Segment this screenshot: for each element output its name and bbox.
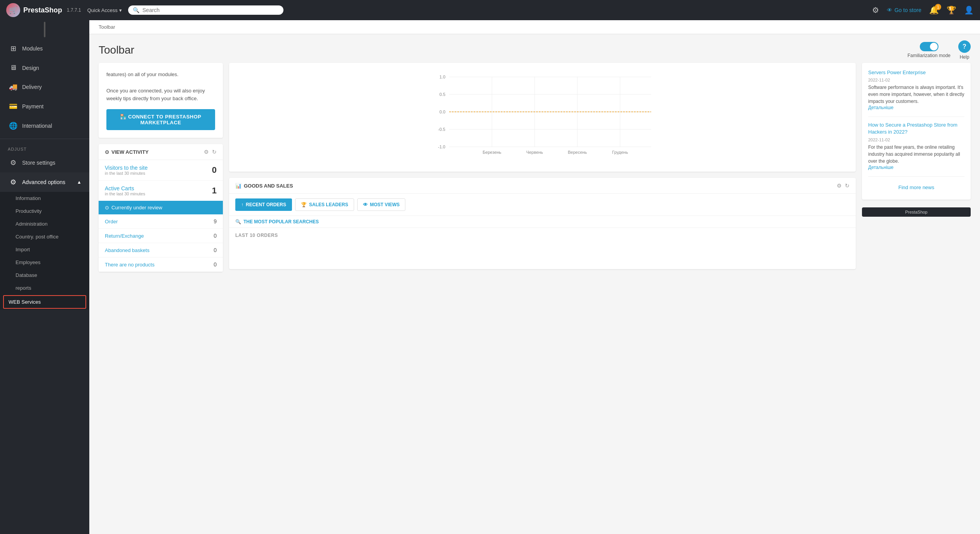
page-header: Toolbar Familiarization mode ? Help — [89, 34, 980, 63]
activity-refresh-icon[interactable]: ↻ — [212, 149, 217, 155]
notifications-icon[interactable]: 🔔 1 — [929, 5, 939, 15]
search-bar[interactable]: 🔍 — [128, 5, 283, 15]
tab-recent-orders[interactable]: ↑ RECENT ORDERS — [235, 198, 292, 211]
svg-text:Грудень: Грудень — [612, 150, 628, 155]
goods-gear-icon[interactable]: ⚙ — [837, 183, 842, 189]
orders-title: LAST 10 ORDERS — [235, 233, 850, 238]
app-name: PrestaShop — [23, 6, 62, 14]
sidebar-item-label: Store settings — [22, 160, 56, 166]
sidebar-subitem-web-services[interactable]: WEB Services — [3, 295, 86, 309]
advanced-options-submenu: Information Productivity Administration … — [0, 192, 89, 310]
sidebar-item-advanced-options[interactable]: ⚙ Advanced options ▲ — [0, 172, 89, 192]
connect-icon: 🏪 — [120, 114, 128, 120]
header-actions: Familiarization mode ? Help — [907, 40, 971, 60]
sidebar-item-modules[interactable]: ⊞ Modules — [0, 39, 89, 58]
return-count: 0 — [214, 233, 217, 239]
modules-icon: ⊞ — [9, 44, 17, 53]
advanced-options-icon: ⚙ — [9, 178, 17, 186]
sidebar-subitem-database[interactable]: Database — [0, 269, 89, 282]
app-version: 1.7.7.1 — [67, 7, 81, 13]
goods-card: 📊 GOODS AND SALES ⚙ ↻ ↑ RECENT ORDERS — [229, 178, 856, 269]
search-icon: 🔍 — [133, 7, 139, 13]
search-input[interactable] — [142, 7, 279, 13]
svg-text:0.0: 0.0 — [440, 110, 445, 114]
order-count: 9 — [214, 218, 217, 224]
sidebar-item-delivery[interactable]: 🚚 Delivery — [0, 77, 89, 97]
familiarization-label: Familiarization mode — [907, 53, 950, 58]
activity-circle-icon: ⊙ — [105, 149, 109, 155]
review-row-return: Return/Exchange 0 — [99, 229, 223, 243]
toggle-switch[interactable] — [920, 42, 938, 51]
return-link[interactable]: Return/Exchange — [105, 233, 144, 239]
news-divider — [868, 117, 964, 117]
abandoned-link[interactable]: Abandoned baskets — [105, 247, 149, 253]
connect-card: features) on all of your modules.Once yo… — [99, 63, 223, 138]
svg-text:Вересень: Вересень — [568, 150, 587, 155]
sidebar-item-label: Advanced options — [22, 179, 65, 185]
go-to-store-link[interactable]: 👁 Go to store — [887, 7, 921, 13]
content-area: Toolbar Toolbar Familiarization mode ? H… — [89, 20, 980, 534]
news-title-0[interactable]: Servers Power Enterprise — [868, 69, 964, 76]
news-item-1: How to Secure a Prestashop Store from Ha… — [868, 122, 964, 170]
sidebar-item-store-settings[interactable]: ⚙ Store settings — [0, 153, 89, 172]
adjust-label: ADJUST — [0, 142, 89, 153]
quick-access-menu[interactable]: Quick Access ▾ — [87, 7, 122, 13]
sidebar-item-international[interactable]: 🌐 International — [0, 116, 89, 136]
recent-orders-icon: ↑ — [241, 202, 243, 207]
activity-title: ⊙ VIEW ACTIVITY — [105, 149, 149, 155]
visitors-label: Visitors to the site — [105, 165, 148, 171]
tab-sales-leaders[interactable]: 🏆 SALES LEADERS — [295, 198, 354, 211]
connect-button[interactable]: 🏪 CONNECT TO PRESTASHOP MARKETPLACE — [106, 109, 215, 130]
visitors-sub: in the last 30 minutes — [105, 171, 148, 176]
help-icon: ? — [958, 40, 971, 53]
review-row-abandoned: Abandoned baskets 0 — [99, 243, 223, 257]
find-more-news-link[interactable]: Find more news — [868, 181, 964, 193]
orders-section: LAST 10 ORDERS — [229, 228, 856, 269]
user-avatar[interactable]: 👤 — [964, 5, 974, 15]
eye-icon: 👁 — [887, 7, 892, 13]
news-date-1: 2022-11-02 — [868, 137, 964, 142]
abandoned-count: 0 — [214, 247, 217, 253]
goods-title: 📊 GOODS AND SALES — [235, 183, 293, 189]
gear-icon[interactable]: ⚙ — [872, 5, 879, 15]
goods-refresh-icon[interactable]: ↻ — [845, 183, 850, 189]
payment-icon: 💳 — [9, 102, 17, 111]
sidebar-subitem-import[interactable]: Import — [0, 243, 89, 256]
design-icon: 🖥 — [9, 64, 17, 72]
sidebar-subitem-country-post[interactable]: Country. post office — [0, 230, 89, 243]
sidebar-subitem-productivity[interactable]: Productivity — [0, 205, 89, 217]
activity-card: ⊙ VIEW ACTIVITY ⚙ ↻ Visitors to the site… — [99, 144, 223, 272]
toggle-knob — [930, 43, 938, 50]
sidebar-subitem-employees[interactable]: Employees — [0, 256, 89, 269]
news-item-0: Servers Power Enterprise 2022-11-02 Soft… — [868, 69, 964, 110]
tab-most-views[interactable]: 👁 MOST VIEWS — [357, 198, 406, 211]
notification-badge: 1 — [935, 4, 941, 10]
sidebar-item-payment[interactable]: 💳 Payment — [0, 97, 89, 116]
delivery-icon: 🚚 — [9, 83, 17, 91]
sales-leaders-icon: 🏆 — [301, 202, 307, 207]
help-button[interactable]: ? Help — [958, 40, 971, 60]
sidebar: ⊞ Modules 🖥 Design 🚚 Delivery 💳 Payment … — [0, 20, 89, 534]
popular-searches-link[interactable]: 🔍 THE MOST POPULAR SEARCHES — [235, 219, 850, 224]
trophy-icon[interactable]: 🏆 — [947, 5, 956, 15]
news-text-0: Software performance is always important… — [868, 84, 964, 105]
chevron-up-icon: ▲ — [77, 179, 82, 185]
noproducts-link[interactable]: There are no products — [105, 262, 155, 268]
left-column: features) on all of your modules.Once yo… — [99, 63, 223, 525]
sidebar-item-label: Payment — [22, 103, 43, 110]
activity-gear-icon[interactable]: ⚙ — [204, 149, 209, 155]
quick-access-chevron: ▾ — [119, 7, 122, 13]
sidebar-subitem-reports[interactable]: reports — [0, 282, 89, 294]
chart-card: 1.0 0.5 0.0 -0.5 -1.0 Березень Червень В… — [229, 63, 856, 172]
news-more-0[interactable]: Детальніше — [868, 105, 964, 110]
sidebar-subitem-information[interactable]: Information — [0, 192, 89, 205]
most-views-icon: 👁 — [363, 202, 368, 207]
familiarization-mode-toggle[interactable]: Familiarization mode — [907, 42, 950, 58]
news-more-1[interactable]: Детальніше — [868, 165, 964, 170]
sidebar-subitem-administration[interactable]: Administration — [0, 217, 89, 230]
center-column: 1.0 0.5 0.0 -0.5 -1.0 Березень Червень В… — [229, 63, 856, 525]
order-link[interactable]: Order — [105, 219, 118, 224]
news-title-1[interactable]: How to Secure a Prestashop Store from Ha… — [868, 122, 964, 136]
prestashop-logo-text: PrestaShop — [905, 210, 927, 214]
sidebar-item-design[interactable]: 🖥 Design — [0, 58, 89, 77]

● Work instructions: Images are to be skipped, and each line above is to be returned exactly.

● Problem solution:
Segment this screenshot: for each element output its name and bbox.
page-header: Toolbar Familiarization mode ? Help — [89, 34, 980, 63]
activity-refresh-icon[interactable]: ↻ — [212, 149, 217, 155]
notifications-icon[interactable]: 🔔 1 — [929, 5, 939, 15]
search-bar[interactable]: 🔍 — [128, 5, 283, 15]
tab-recent-orders[interactable]: ↑ RECENT ORDERS — [235, 198, 292, 211]
svg-text:Грудень: Грудень — [612, 150, 628, 155]
goods-gear-icon[interactable]: ⚙ — [837, 183, 842, 189]
orders-title: LAST 10 ORDERS — [235, 233, 850, 238]
app-name: PrestaShop — [23, 6, 62, 14]
sidebar-item-label: Store settings — [22, 160, 56, 166]
sidebar-subitem-web-services[interactable]: WEB Services — [3, 295, 86, 309]
advanced-options-submenu: Information Productivity Administration … — [0, 192, 89, 310]
sidebar-item-advanced-options[interactable]: ⚙ Advanced options ▲ — [0, 172, 89, 192]
connect-icon: 🏪 — [120, 114, 128, 120]
header-actions: Familiarization mode ? Help — [907, 40, 971, 60]
sidebar-item-modules[interactable]: ⊞ Modules — [0, 39, 89, 58]
return-count: 0 — [214, 233, 217, 239]
modules-icon: ⊞ — [9, 44, 17, 53]
advanced-options-icon: ⚙ — [9, 178, 17, 186]
sidebar-subitem-database[interactable]: Database — [0, 269, 89, 282]
app-version: 1.7.7.1 — [67, 7, 81, 13]
goods-card: 📊 GOODS AND SALES ⚙ ↻ ↑ RECENT ORDERS — [229, 178, 856, 269]
search-icon: 🔍 — [133, 7, 139, 13]
search-input[interactable] — [142, 7, 279, 13]
svg-text:0.0: 0.0 — [440, 110, 445, 114]
order-count: 9 — [214, 218, 217, 224]
sidebar-item-delivery[interactable]: 🚚 Delivery — [0, 77, 89, 97]
familiarization-label: Familiarization mode — [907, 53, 950, 58]
activity-circle-icon: ⊙ — [105, 149, 109, 155]
review-row-return: Return/Exchange 0 — [99, 229, 223, 243]
toggle-switch[interactable] — [920, 42, 938, 51]
return-link[interactable]: Return/Exchange — [105, 233, 144, 239]
news-divider — [868, 117, 964, 117]
abandoned-link[interactable]: Abandoned baskets — [105, 247, 149, 253]
connect-card: features) on all of your modules.Once yo… — [99, 63, 223, 138]
svg-text:Вересень: Вересень — [568, 150, 587, 155]
sidebar-item-label: Advanced options — [22, 179, 65, 185]
go-to-store-link[interactable]: 👁 Go to store — [887, 7, 921, 13]
content-area: Toolbar Toolbar Familiarization mode ? H… — [89, 20, 980, 534]
news-title-0[interactable]: Servers Power Enterprise — [868, 69, 964, 76]
news-item-1: How to Secure a Prestashop Store from Ha… — [868, 122, 964, 170]
sidebar-item-store-settings[interactable]: ⚙ Store settings — [0, 153, 89, 172]
adjust-label: ADJUST — [0, 142, 89, 153]
quick-access-menu[interactable]: Quick Access ▾ — [87, 7, 122, 13]
sidebar-item-international[interactable]: 🌐 International — [0, 116, 89, 136]
recent-orders-icon: ↑ — [241, 202, 243, 207]
activity-title: ⊙ VIEW ACTIVITY — [105, 149, 149, 155]
visitors-label: Visitors to the site — [105, 165, 148, 171]
tab-sales-leaders[interactable]: 🏆 SALES LEADERS — [295, 198, 354, 211]
connect-button[interactable]: 🏪 CONNECT TO PRESTASHOP MARKETPLACE — [106, 109, 215, 130]
visitors-sub: in the last 30 minutes — [105, 171, 148, 176]
help-icon: ? — [958, 40, 971, 53]
review-row-abandoned: Abandoned baskets 0 — [99, 243, 223, 257]
find-more-news-link[interactable]: Find more news — [868, 181, 964, 193]
orders-section: LAST 10 ORDERS — [229, 228, 856, 269]
user-avatar[interactable]: 👤 — [964, 5, 974, 15]
eye-icon: 👁 — [887, 7, 892, 13]
news-date-1: 2022-11-02 — [868, 137, 964, 142]
abandoned-count: 0 — [214, 247, 217, 253]
goods-title: 📊 GOODS AND SALES — [235, 183, 293, 189]
gear-icon[interactable]: ⚙ — [872, 5, 879, 15]
goods-refresh-icon[interactable]: ↻ — [845, 183, 850, 189]
payment-icon: 💳 — [9, 102, 17, 111]
sidebar-subitem-import[interactable]: Import — [0, 243, 89, 256]
design-icon: 🖥 — [9, 64, 17, 72]
sidebar-subitem-country-post[interactable]: Country. post office — [0, 230, 89, 243]
sidebar-subitem-productivity[interactable]: Productivity — [0, 205, 89, 217]
activity-card: ⊙ VIEW ACTIVITY ⚙ ↻ Visitors to the site… — [99, 144, 223, 272]
toggle-knob — [930, 43, 938, 50]
sidebar-subitem-employees[interactable]: Employees — [0, 256, 89, 269]
news-item-0: Servers Power Enterprise 2022-11-02 Soft… — [868, 69, 964, 110]
tab-most-views[interactable]: 👁 MOST VIEWS — [357, 198, 406, 211]
notification-badge: 1 — [935, 4, 941, 10]
sidebar-item-payment[interactable]: 💳 Payment — [0, 97, 89, 116]
delivery-icon: 🚚 — [9, 83, 17, 91]
sales-leaders-icon: 🏆 — [301, 202, 307, 207]
help-button[interactable]: ? Help — [958, 40, 971, 60]
sidebar: ⊞ Modules 🖥 Design 🚚 Delivery 💳 Payment … — [0, 20, 89, 534]
popular-searches-link[interactable]: 🔍 THE MOST POPULAR SEARCHES — [235, 219, 850, 224]
trophy-icon[interactable]: 🏆 — [947, 5, 956, 15]
news-text-0: Software performance is always important… — [868, 84, 964, 105]
chevron-up-icon: ▲ — [77, 179, 82, 185]
noproducts-link[interactable]: There are no products — [105, 262, 155, 268]
left-column: features) on all of your modules.Once yo… — [99, 63, 223, 525]
sidebar-item-label: Payment — [22, 103, 43, 110]
activity-gear-icon[interactable]: ⚙ — [204, 149, 209, 155]
quick-access-chevron: ▾ — [119, 7, 122, 13]
sidebar-subitem-reports[interactable]: reports — [0, 282, 89, 294]
chart-card: 1.0 0.5 0.0 -0.5 -1.0 Березень Червень В… — [229, 63, 856, 172]
news-more-0[interactable]: Детальніше — [868, 105, 964, 110]
sidebar-subitem-information[interactable]: Information — [0, 192, 89, 205]
most-views-icon: 👁 — [363, 202, 368, 207]
familiarization-mode-toggle[interactable]: Familiarization mode — [907, 42, 950, 58]
news-more-1[interactable]: Детальніше — [868, 165, 964, 170]
sidebar-subitem-administration[interactable]: Administration — [0, 217, 89, 230]
center-column: 1.0 0.5 0.0 -0.5 -1.0 Березень Червень В… — [229, 63, 856, 525]
order-link[interactable]: Order — [105, 219, 118, 224]
news-title-1[interactable]: How to Secure a Prestashop Store from Ha… — [868, 122, 964, 136]
prestashop-logo-text: PrestaShop — [905, 210, 927, 214]
sidebar-item-design[interactable]: 🖥 Design — [0, 58, 89, 77]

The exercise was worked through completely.